>>>

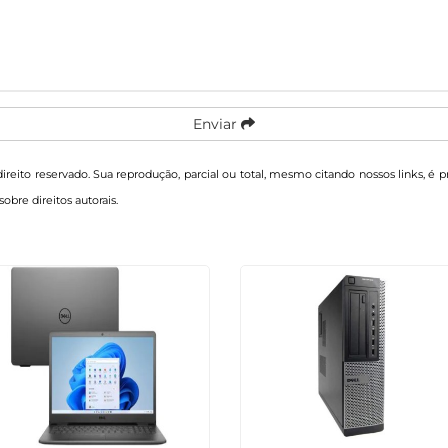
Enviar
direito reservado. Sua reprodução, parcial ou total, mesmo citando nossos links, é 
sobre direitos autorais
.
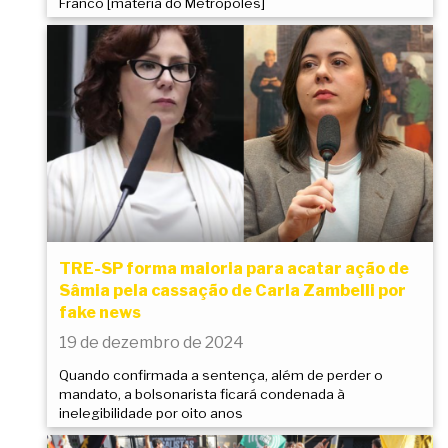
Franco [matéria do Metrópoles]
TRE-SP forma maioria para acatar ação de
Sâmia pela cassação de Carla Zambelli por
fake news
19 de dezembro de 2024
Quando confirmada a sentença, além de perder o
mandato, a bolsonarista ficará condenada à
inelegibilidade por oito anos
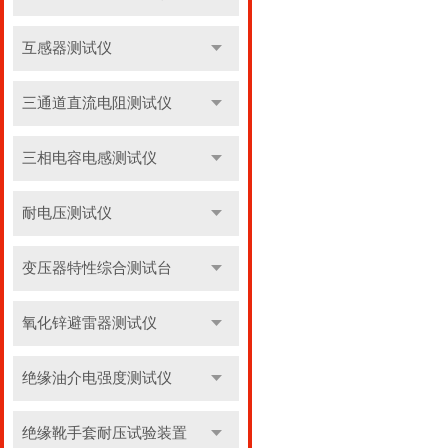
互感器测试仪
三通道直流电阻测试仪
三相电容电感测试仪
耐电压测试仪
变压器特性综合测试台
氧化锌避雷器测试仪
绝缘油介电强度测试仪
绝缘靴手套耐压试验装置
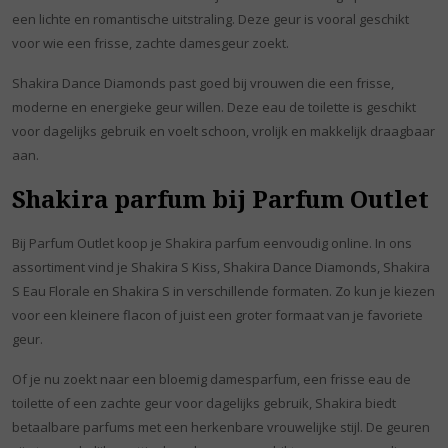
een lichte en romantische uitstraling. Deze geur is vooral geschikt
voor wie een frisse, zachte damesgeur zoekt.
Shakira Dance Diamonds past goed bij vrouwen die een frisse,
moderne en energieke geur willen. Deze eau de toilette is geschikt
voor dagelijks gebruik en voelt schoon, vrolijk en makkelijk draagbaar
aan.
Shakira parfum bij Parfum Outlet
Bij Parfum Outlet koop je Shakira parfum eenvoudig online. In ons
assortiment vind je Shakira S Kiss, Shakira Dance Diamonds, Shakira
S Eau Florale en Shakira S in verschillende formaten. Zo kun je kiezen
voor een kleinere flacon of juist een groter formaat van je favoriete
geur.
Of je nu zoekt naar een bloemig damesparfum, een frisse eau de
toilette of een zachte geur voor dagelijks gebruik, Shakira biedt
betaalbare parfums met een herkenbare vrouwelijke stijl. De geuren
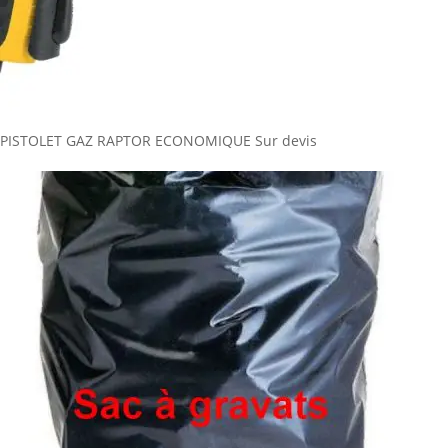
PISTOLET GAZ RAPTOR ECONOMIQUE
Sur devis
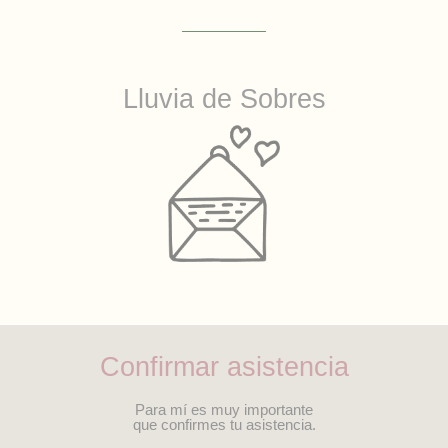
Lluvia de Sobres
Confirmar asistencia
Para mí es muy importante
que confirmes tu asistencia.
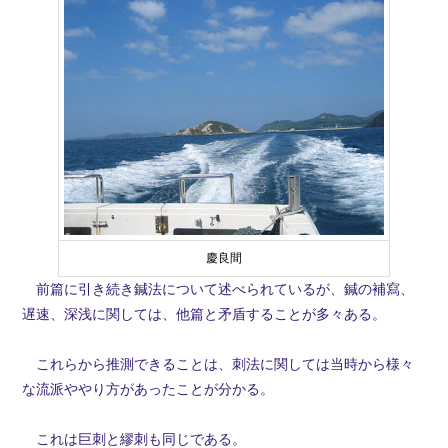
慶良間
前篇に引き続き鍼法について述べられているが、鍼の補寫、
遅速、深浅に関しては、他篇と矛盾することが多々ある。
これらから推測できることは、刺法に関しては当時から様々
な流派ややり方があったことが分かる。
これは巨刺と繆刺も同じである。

<<<

What you have to do => From the first line of the entries above through the line with "een lichte en", set down each line exactly and drop the pictures.

Solution below =>
Enviar
direito reservado. Sua reprodução, parcial ou total, mesmo citando nossos links, é 
sobre direitos autorais
.
Franco [matéria do Metrópoles]
TRE-SP forma maioria para acatar ação de
Sâmia pela cassação de Carla Zambelli por
fake news
19 de dezembro de 2024
Quando confirmada a sentença, além de perder o
mandato, a bolsonarista ficará condenada à
inelegibilidade por oito anos
互感器测试仪
三通道直流电阻测试仪
三相电容电感测试仪
耐电压测试仪
变压器特性综合测试台
氧化锌避雷器测试仪
绝缘油介电强度测试仪
绝缘靴手套耐压试验装置
een lichte en romantische uitstraling. Deze geur is vooral geschikt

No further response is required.